== Excerpted records ==
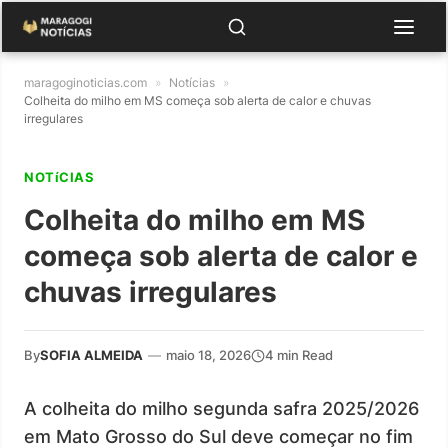
maragoginoticias.com
»
Notícias
»
Colheita do milho em MS começa sob alerta de calor e chuvas
irregulares
NOTíCIAS
Colheita do milho em MS
começa sob alerta de calor e
chuvas irregulares
By
SOFIA ALMEIDA
—
maio 18, 2026
4 min Read
A colheita do milho segunda safra 2025/2026
em Mato Grosso do Sul deve começar no fim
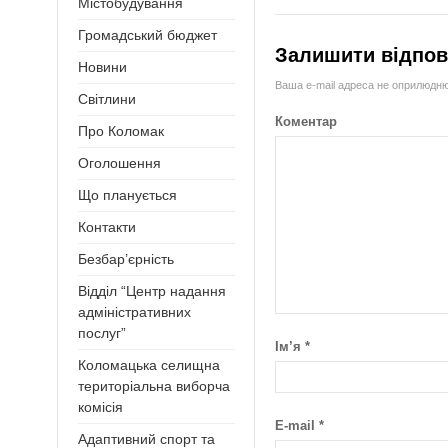
Містобудування
Громадський бюджет
Залишити відпов
Новини
Ваша e-mail адреса не оприлюдн
Світлини
Коментар
Про Коломак
Оголошення
Що планується
Контакти
Безбар’єрність
Відділ “Центр надання
адміністративних
послуг”
Ім’я
*
Коломацька селищна
територіальна виборча
комісія
E-mail
*
Адаптивний спорт та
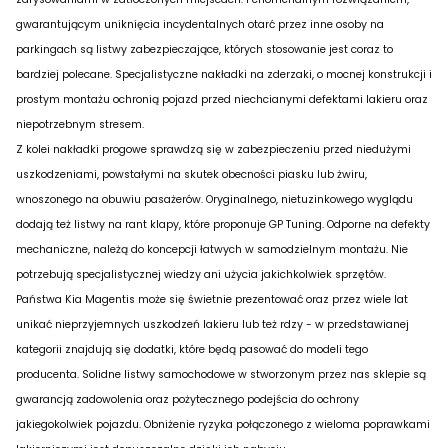
gwarantującym uniknięcia incydentalnych otarć przez inne osoby na
parkingach są listwy zabezpieczające, których stosowanie jest coraz to
bardziej polecane. Specjalistyczne nakładki na zderzaki, o mocnej konstrukcji i
prostym montażu ochronią pojazd przed niechcianymi defektami lakieru oraz
niepotrzebnym stresem.
Z kolei nakładki progowe sprawdzą się w zabezpieczeniu przed niedużymi
uszkodzeniami, powstałymi na skutek obecności piasku lub żwiru,
wnoszonego na obuwiu pasażerów. Oryginalnego, nietuzinkowego wyglądu
dodają też listwy na rant klapy, które proponuje GP Tuning. Odporne na defekty
mechaniczne, należą do koncepcji łatwych w samodzielnym montażu. Nie
potrzebują specjalistycznej wiedzy ani użycia jakichkolwiek sprzętów.
Państwa Kia Magentis może się świetnie prezentować oraz przez wiele lat
unikać nieprzyjemnych uszkodzeń lakieru lub też rdzy - w przedstawianej
kategorii znajdują się dodatki, które będą pasować do modeli tego
producenta. Solidne listwy samochodowe w stworzonym przez nas sklepie są
gwarancją zadowolenia oraz pożytecznego podejścia do ochrony
jakiegokolwiek pojazdu. Obniżenie ryzyka połączonego z wieloma poprawkami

== Task objective ==
Beginning at the first line of the listing, print each line exactly until and including the one that has "Містобудування"; skip pictures.

== Response box ==
maragoginoticias.com
»
Notícias
»
Colheita do milho em MS começa sob alerta de calor e chuvas
irregulares
NOTíCIAS
Colheita do milho em MS
começa sob alerta de calor e
chuvas irregulares
By
SOFIA ALMEIDA
—
maio 18, 2026
4 min Read
A colheita do milho segunda safra 2025/2026
em Mato Grosso do Sul deve começar no fim
Містобудування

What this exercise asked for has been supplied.